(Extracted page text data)
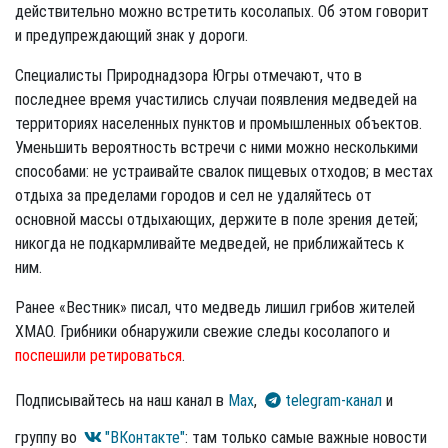
действительно можно встретить косолапых. Об этом говорит
и предупреждающий знак у дороги.
Специалисты Природнадзора Югры отмечают, что в
последнее время участились случаи появления медведей на
территориях населенных пунктов и промышленных объектов.
Уменьшить вероятность встречи с ними можно несколькими
способами: не устраивайте свалок пищевых отходов; в местах
отдыха за пределами городов и сел не удаляйтесь от
основной массы отдыхающих, держите в поле зрения детей;
никогда не подкармливайте медведей, не приближайтесь к
ним.
Ранее «Вестник» писал, что медведь лишил грибов жителей
ХМАО. Грибники обнаружили свежие следы косолапого и
поспешили ретироваться
.
Подписывайтесь на наш канал в
Max
,
telegram-канал
и
группу во
"ВКонтакте"
: там только самые важные новости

== EXERCISE DESCRIPTION ==
Scan the entries above and copy each line where "медведей" occurs.

== ANSWER SPACE ==
последнее время участились случаи появления медведей на
никогда не подкармливайте медведей, не приближайтесь к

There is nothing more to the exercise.